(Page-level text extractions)

◆ ◆ ◆ ◆ ◆

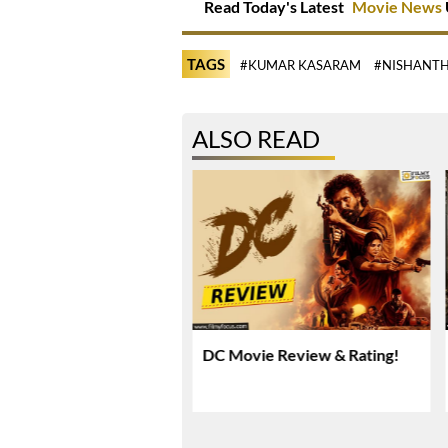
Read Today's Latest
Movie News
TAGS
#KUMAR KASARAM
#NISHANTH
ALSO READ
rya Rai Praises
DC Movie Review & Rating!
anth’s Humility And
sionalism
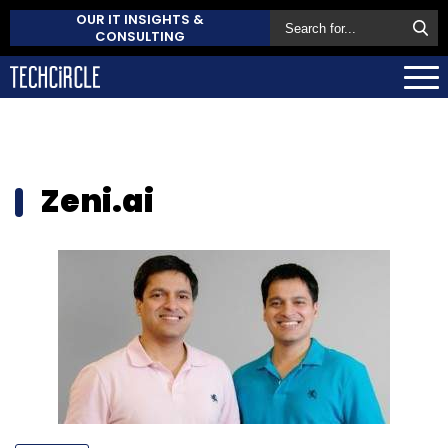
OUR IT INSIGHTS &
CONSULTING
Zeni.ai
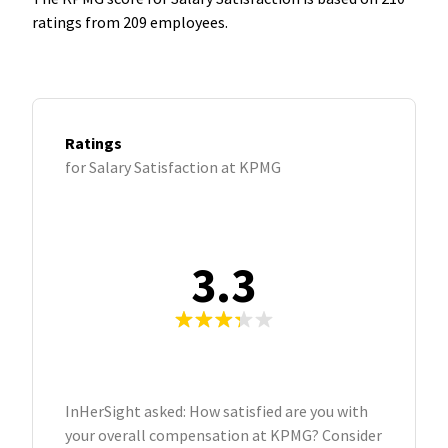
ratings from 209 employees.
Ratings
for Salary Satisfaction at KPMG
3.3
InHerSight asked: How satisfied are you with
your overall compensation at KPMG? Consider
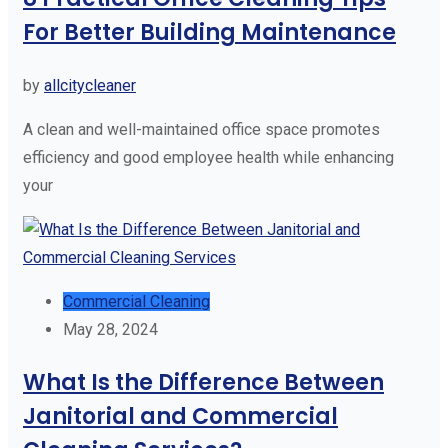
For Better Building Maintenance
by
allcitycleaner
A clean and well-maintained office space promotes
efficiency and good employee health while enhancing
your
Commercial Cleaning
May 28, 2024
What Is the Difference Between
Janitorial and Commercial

◆ ◆ ◆ ◆ ◆

Work request
Of all the lines in the records, how many have the word "KPMG"? Write only the number.

Response area
2